GIVEN INFORMATION section start

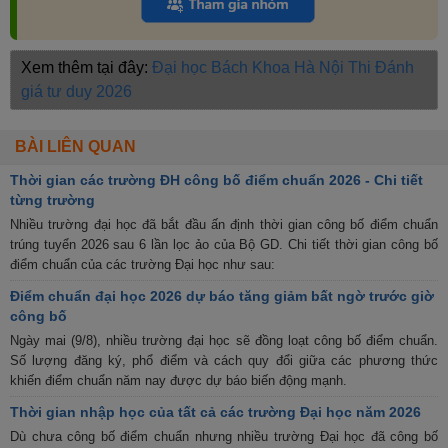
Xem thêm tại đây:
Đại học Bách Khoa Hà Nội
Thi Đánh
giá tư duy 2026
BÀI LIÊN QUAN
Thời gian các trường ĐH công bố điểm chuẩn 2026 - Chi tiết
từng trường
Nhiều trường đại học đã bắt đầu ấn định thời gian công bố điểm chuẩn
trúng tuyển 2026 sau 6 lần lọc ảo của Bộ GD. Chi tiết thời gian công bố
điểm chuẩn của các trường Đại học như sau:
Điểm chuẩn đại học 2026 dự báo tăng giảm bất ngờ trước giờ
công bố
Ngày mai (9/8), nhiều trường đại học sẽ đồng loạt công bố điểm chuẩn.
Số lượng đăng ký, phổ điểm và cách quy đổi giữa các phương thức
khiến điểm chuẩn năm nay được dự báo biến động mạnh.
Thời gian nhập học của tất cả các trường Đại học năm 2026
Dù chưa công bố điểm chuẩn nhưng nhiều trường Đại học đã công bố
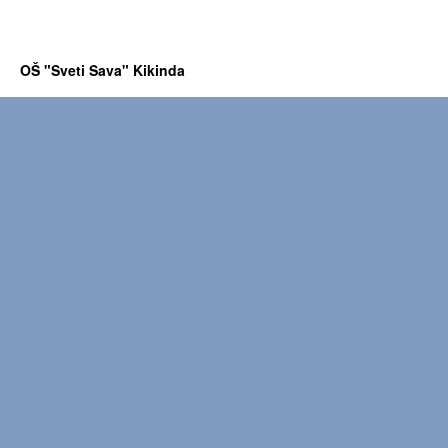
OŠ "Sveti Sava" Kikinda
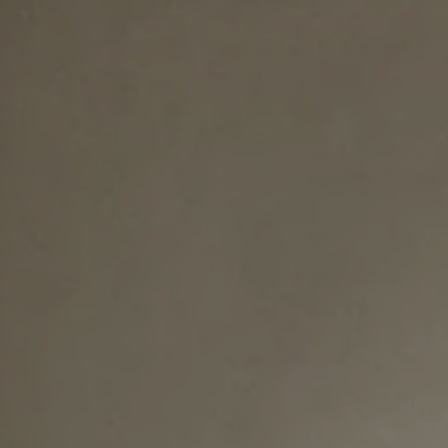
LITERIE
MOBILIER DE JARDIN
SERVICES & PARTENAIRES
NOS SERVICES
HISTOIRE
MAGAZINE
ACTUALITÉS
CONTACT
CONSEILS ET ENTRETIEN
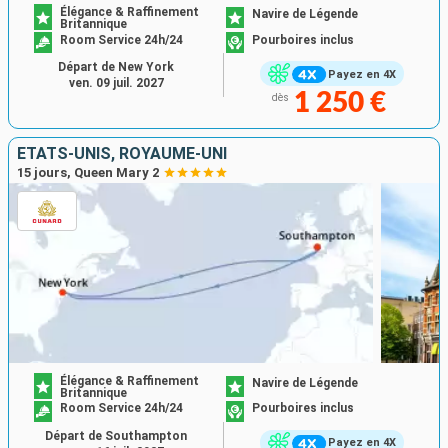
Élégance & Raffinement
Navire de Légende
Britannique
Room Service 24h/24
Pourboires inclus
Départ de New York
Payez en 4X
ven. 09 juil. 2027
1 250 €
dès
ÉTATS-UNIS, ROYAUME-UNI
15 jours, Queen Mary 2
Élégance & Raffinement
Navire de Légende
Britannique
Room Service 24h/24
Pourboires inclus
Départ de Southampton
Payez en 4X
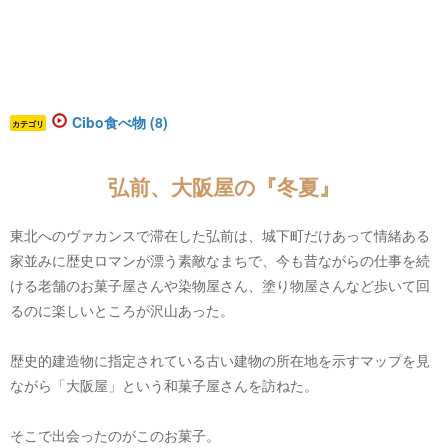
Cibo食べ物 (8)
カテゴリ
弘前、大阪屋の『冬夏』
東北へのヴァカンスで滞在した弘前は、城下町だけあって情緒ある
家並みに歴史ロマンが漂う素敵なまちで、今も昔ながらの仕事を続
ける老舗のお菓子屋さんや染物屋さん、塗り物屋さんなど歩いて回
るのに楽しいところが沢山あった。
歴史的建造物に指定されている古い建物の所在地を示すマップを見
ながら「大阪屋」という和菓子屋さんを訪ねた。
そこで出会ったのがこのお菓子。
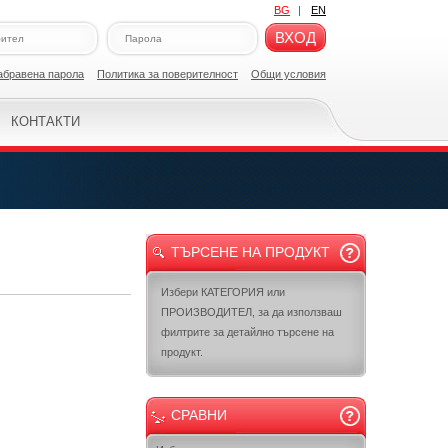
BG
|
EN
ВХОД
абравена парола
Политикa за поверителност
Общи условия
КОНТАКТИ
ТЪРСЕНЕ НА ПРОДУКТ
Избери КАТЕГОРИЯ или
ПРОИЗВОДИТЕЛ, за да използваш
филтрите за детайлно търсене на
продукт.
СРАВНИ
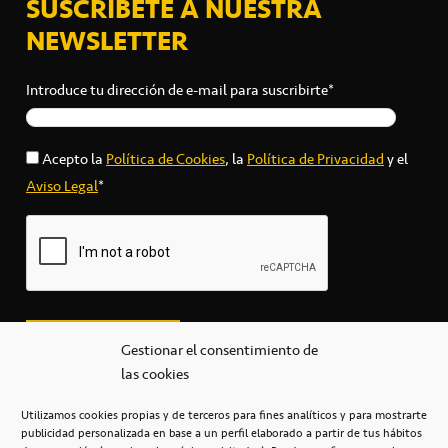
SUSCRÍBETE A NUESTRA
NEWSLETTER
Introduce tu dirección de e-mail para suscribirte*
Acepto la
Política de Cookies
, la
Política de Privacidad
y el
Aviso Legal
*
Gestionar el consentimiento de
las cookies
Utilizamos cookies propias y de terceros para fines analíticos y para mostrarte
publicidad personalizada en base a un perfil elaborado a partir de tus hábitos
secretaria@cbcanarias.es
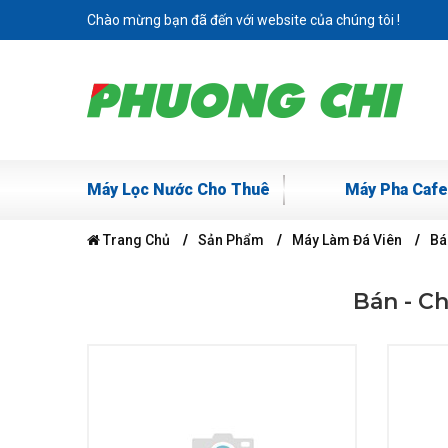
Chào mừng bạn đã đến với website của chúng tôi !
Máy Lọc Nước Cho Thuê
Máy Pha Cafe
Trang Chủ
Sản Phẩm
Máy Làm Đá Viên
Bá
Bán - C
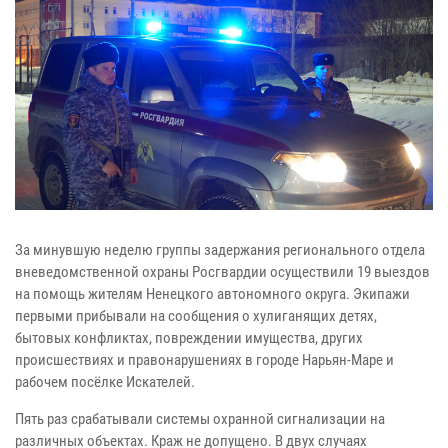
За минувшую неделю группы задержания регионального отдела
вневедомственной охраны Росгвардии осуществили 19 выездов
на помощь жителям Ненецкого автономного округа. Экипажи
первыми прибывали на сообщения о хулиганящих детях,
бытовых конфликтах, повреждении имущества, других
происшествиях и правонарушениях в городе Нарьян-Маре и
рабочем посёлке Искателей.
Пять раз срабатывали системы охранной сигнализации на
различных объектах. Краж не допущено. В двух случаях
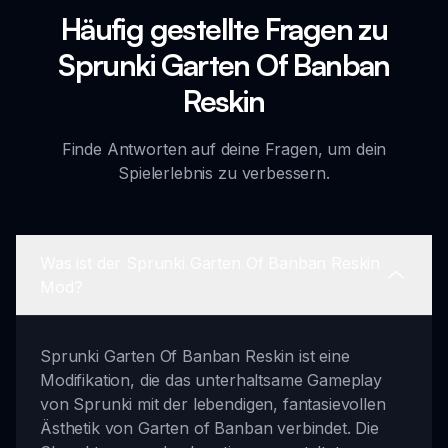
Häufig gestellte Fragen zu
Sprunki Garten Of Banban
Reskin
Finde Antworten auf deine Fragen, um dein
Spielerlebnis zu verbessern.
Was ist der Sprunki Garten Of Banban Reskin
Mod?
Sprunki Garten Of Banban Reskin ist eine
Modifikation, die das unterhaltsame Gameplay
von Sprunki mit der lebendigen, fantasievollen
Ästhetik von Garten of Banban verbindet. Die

GIVEN INFORMATION section end
GIVEN INFORMATION section start

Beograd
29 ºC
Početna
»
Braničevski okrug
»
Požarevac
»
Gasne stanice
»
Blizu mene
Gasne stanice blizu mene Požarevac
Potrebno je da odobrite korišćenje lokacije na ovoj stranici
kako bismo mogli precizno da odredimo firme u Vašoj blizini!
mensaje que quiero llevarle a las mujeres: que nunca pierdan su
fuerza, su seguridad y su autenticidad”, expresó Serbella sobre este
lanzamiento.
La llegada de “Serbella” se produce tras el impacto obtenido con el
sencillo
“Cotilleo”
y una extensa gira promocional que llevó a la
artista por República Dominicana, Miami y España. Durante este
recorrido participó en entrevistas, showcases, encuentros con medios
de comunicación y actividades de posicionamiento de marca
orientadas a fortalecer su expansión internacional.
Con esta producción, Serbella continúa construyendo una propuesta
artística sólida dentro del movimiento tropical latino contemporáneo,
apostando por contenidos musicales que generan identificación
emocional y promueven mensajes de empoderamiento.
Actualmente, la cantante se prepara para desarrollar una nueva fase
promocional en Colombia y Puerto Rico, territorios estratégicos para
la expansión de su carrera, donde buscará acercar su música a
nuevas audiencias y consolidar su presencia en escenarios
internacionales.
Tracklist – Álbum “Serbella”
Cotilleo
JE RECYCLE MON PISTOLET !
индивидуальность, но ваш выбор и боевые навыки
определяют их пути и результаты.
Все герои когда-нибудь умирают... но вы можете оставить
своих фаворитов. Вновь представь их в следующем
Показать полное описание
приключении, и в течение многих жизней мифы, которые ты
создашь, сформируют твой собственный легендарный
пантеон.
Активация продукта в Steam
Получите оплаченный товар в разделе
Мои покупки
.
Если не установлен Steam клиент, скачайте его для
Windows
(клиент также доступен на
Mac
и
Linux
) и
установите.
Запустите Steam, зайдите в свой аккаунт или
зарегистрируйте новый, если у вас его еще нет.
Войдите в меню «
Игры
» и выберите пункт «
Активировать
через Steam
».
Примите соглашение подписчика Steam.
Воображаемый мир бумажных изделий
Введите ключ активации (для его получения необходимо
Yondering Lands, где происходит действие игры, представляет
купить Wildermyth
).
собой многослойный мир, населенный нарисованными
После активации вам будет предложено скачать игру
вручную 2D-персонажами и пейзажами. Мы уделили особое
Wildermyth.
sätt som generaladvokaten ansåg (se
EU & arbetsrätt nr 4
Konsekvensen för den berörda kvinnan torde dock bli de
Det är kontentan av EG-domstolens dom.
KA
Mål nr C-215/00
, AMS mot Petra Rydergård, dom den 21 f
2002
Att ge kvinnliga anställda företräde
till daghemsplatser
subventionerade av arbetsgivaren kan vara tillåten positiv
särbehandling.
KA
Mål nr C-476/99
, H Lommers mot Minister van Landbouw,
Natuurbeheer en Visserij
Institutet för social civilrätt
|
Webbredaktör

GIVEN INFORMATION section end
GIVEN INFORMATION section start

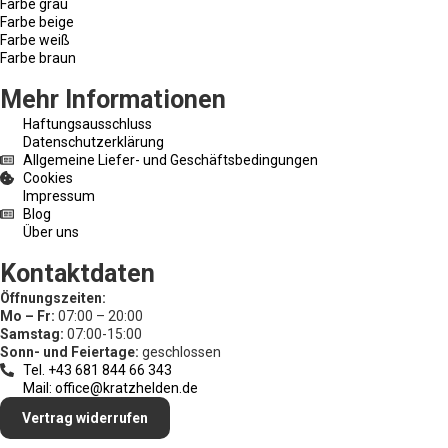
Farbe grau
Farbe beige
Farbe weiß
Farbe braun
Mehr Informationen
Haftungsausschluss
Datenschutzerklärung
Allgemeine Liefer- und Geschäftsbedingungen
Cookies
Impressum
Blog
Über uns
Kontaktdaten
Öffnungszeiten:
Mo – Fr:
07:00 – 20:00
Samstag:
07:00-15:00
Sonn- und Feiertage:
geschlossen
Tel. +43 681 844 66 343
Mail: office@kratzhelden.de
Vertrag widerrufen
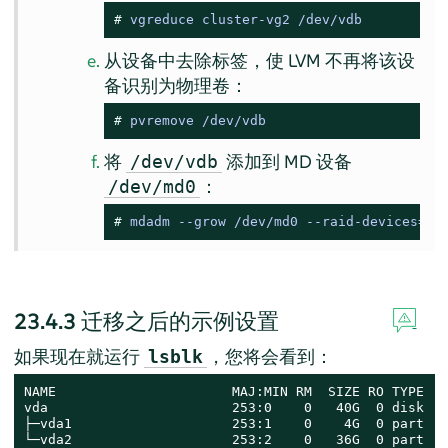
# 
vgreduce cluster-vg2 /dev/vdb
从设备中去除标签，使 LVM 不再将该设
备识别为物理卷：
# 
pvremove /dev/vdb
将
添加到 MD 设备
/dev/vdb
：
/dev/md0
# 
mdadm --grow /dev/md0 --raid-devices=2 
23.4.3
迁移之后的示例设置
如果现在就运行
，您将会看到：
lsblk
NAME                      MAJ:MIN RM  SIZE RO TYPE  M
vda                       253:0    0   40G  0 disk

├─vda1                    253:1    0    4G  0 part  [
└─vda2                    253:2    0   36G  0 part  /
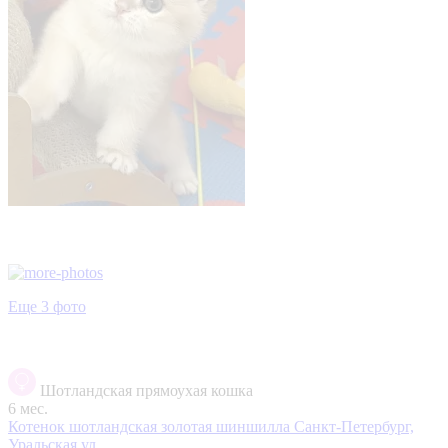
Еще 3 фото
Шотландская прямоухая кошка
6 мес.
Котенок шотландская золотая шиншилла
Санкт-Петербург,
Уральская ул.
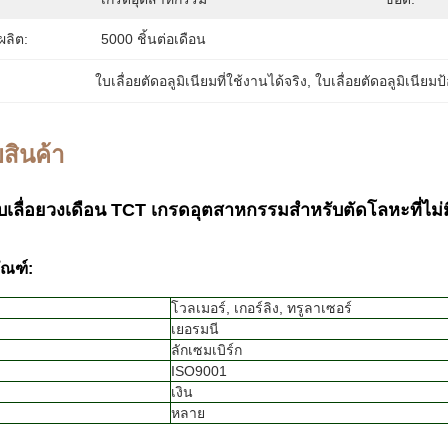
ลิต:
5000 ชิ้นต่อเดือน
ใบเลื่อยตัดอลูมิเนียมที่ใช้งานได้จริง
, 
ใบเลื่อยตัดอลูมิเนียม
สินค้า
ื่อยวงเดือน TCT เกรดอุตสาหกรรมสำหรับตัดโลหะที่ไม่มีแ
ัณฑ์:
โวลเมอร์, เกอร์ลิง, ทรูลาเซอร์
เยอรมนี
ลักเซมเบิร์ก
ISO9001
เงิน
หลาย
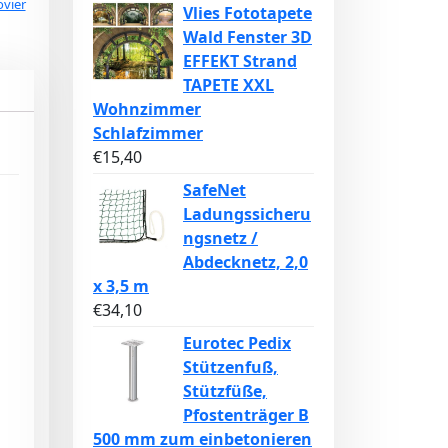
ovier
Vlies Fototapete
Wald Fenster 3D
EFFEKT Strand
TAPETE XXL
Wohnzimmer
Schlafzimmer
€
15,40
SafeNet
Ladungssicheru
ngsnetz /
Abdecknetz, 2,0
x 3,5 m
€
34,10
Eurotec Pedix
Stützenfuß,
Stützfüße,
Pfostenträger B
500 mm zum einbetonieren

GIVEN INFORMATION section end

- **PROBLEM**
Please count how many lines in the preceding records hold the word "para", then give only that number.

- **TASK OUTPUT**
4